##### Data for review #####

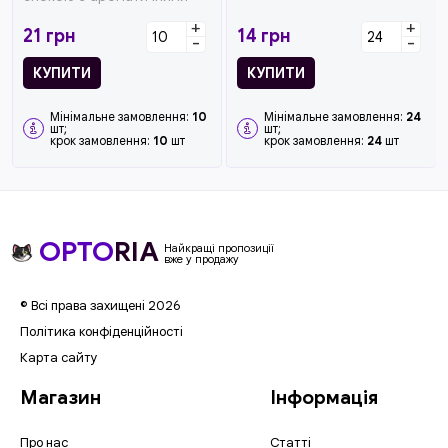
свічками. Вони
+
+
компактного розміру,
21
грн
14
грн
-
-
том...
КУПИТИ
КУПИТИ
Мінімальне замовлення:
10
Мінімальне замовлення:
24
шт;
шт;
крок замовлення:
10
шт
крок замовлення:
24
шт
OPTO
RIA
Найкращі пропозиції
вже у продажу
© Всі права захищені 2026
Політика конфіденційності
Карта сайту
Магазин
Інформація
Про нас
Статті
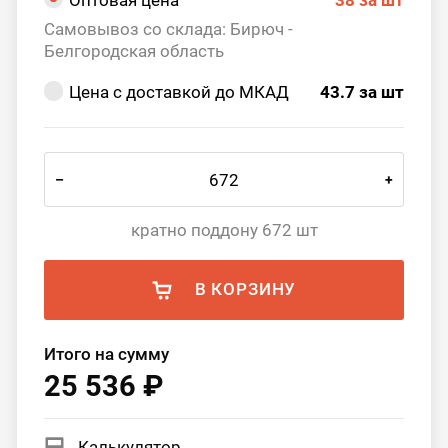
Оптовая цена
38
за шт
Самовывоз со склада: Бирюч -
Белгородская область
Цена с доставкой до МКАД
43.7
за шт
–
+
кратно поддону 672 шт
В КОРЗИНУ
Итого на сумму
25 536 ₽
Калькулятор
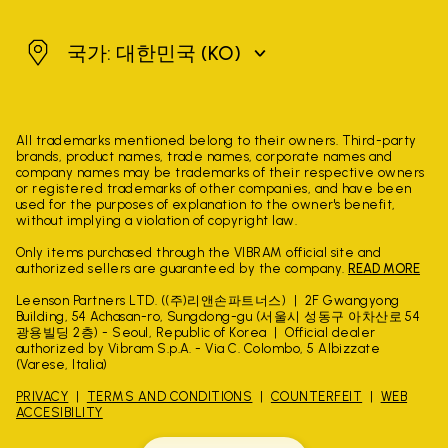
대한민국
국가: 대한민국
(KO)
All trademarks mentioned belong to their owners. Third-party
brands, product names, trade names, corporate names and
company names may be trademarks of their respective owners
or registered trademarks of other companies, and have been
used for the purposes of explanation to the owner's benefit,
without implying a violation of copyright law.
Only items purchased through the VIBRAM official site and
authorized sellers are guaranteed by the company.
READ MORE
Leenson Partners LTD. ((주)리앤손파트너스)
2F Gwangyong
Building, 54 Achasan-ro, Sungdong-gu (서울시 성동구 아차산로 54
광용빌딩 2층) - Seoul, Republic of Korea
Official dealer
authorized by Vibram S.p.A. - Via C. Colombo, 5 Albizzate
(Varese, Italia)
PRIVACY
TERMS AND CONDITIONS
COUNTERFEIT
WEB
ACCESIBILITY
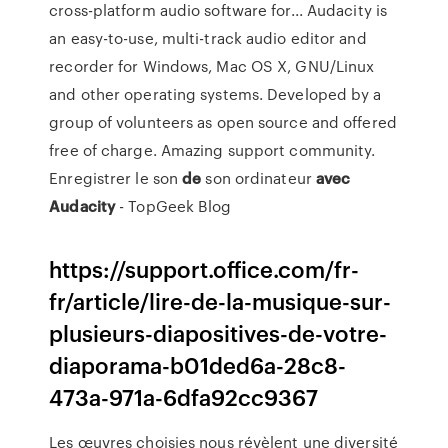
cross-platform audio software for... Audacity is
an easy-to-use, multi-track audio editor and
recorder for Windows, Mac OS X, GNU/Linux
and other operating systems. Developed by a
group of volunteers as open source and offered
free of charge. Amazing support community.
Enregistrer le son
de
son ordinateur
avec
Audacity
- TopGeek Blog
https://support.office.com/fr-
fr/article/lire-de-la-musique-sur-
plusieurs-diapositives-de-votre-
diaporama-b01ded6a-28c8-
473a-971a-6dfa92cc9367
Les œuvres choisies nous révèlent une diversité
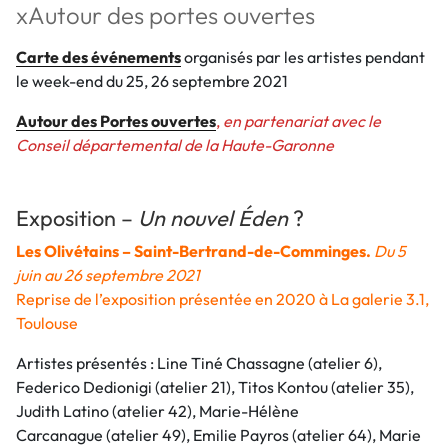
xAutour des portes ouvertes
Carte des événements
organisés par les artistes pendant
le week-end du 25, 26 septembre 2021
Autour des Portes ouvertes
,
en partenariat avec le
Conseil départemental de la Haute-Garonne
Exposition –
Un nouvel Éden
?
Les Olivétains – Saint-Bertrand-de-Comminges.
Du 5
juin au 26 septembre 2021
Reprise de l’exposition présentée en 2020 à La galerie 3.1,
Toulouse
Artistes présentés : Line Tiné Chassagne (atelier 6),
Federico Dedionigi (atelier 21), Titos Kontou (atelier 35),
Judith Latino (atelier 42), Marie-Hélène
Carcanague (atelier 49), Emilie Payros (atelier 64), Marie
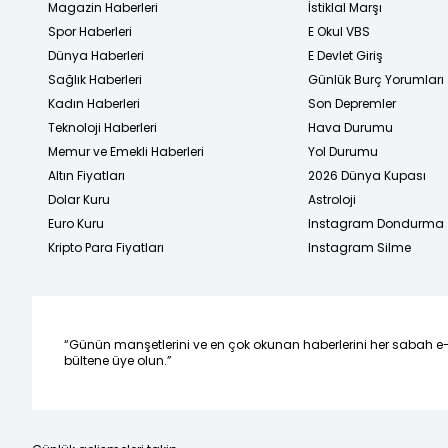
Magazin Haberleri
İstiklal Marşı
Spor Haberleri
E Okul VBS
Dünya Haberleri
E Devlet Giriş
Sağlık Haberleri
Günlük Burç Yorumları
Kadın Haberleri
Son Depremler
Teknoloji Haberleri
Hava Durumu
Memur ve Emekli Haberleri
Yol Durumu
Altın Fiyatları
2026 Dünya Kupası
Dolar Kuru
Astroloji
Euro Kuru
Instagram Dondurma
Kripto Para Fiyatları
Instagram Silme
“Günün manşetlerini ve en çok okunan haberlerini her sabah e
bültene üye olun.”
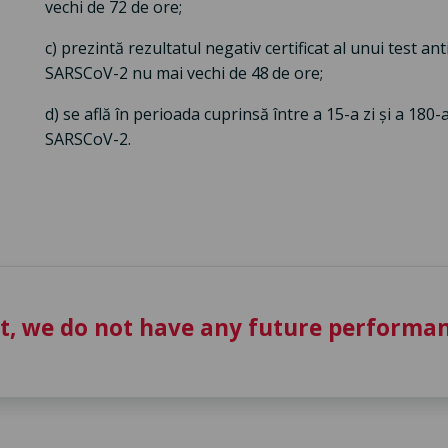
vechi de 72 de ore;
c) prezintă rezultatul negativ certificat al unui test an
SARSCoV-2 nu mai vechi de 48 de ore;
d) se află în perioada cuprinsă între a 15-a zi și a 180-a
SARSCoV-2.
t, we do not have any future performan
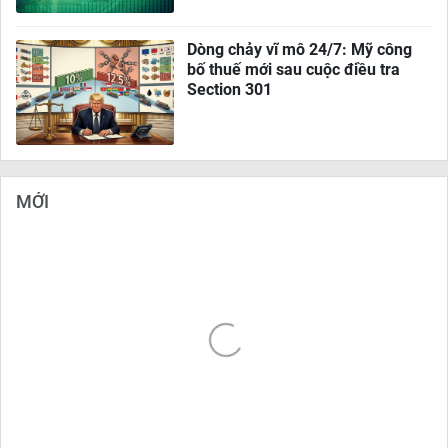
Dòng chảy vĩ mô 24/7: Mỹ công
bố thuế mới sau cuộc điều tra
Section 301
MỚI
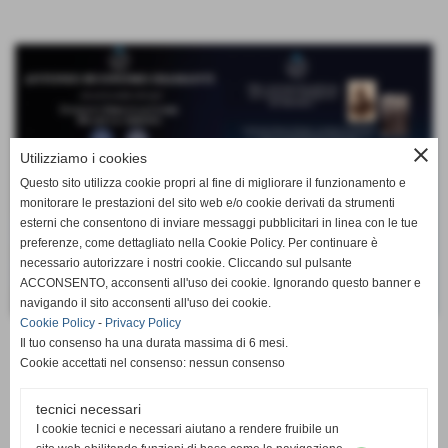
close
Utilizziamo i cookies
Questo sito utilizza cookie propri al fine di migliorare il funzionamento e
monitorare le prestazioni del sito web e/o cookie derivati da strumenti
esterni che consentono di inviare messaggi pubblicitari in linea con le tue
preferenze, come dettagliato nella Cookie Policy. Per continuare è
necessario autorizzare i nostri cookie. Cliccando sul pulsante
ACCONSENTO, acconsenti all'uso dei cookie. Ignorando questo banner e
navigando il sito acconsenti all'uso dei cookie.
Cookie Policy
-
Privacy Policy
Il tuo consenso ha una durata massima di 6 mesi.
ANNO 2019
Cookie accettati nel consenso: nessun consenso
tecnici necessari
I cookie tecnici e necessari aiutano a rendere fruibile un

#####

Work task - From the data above, copy each line that has the string "Policy".

Answer section -
preferenze, come dettagliato nella Cookie Policy. Per continuare è
Cookie Policy
Privacy Policy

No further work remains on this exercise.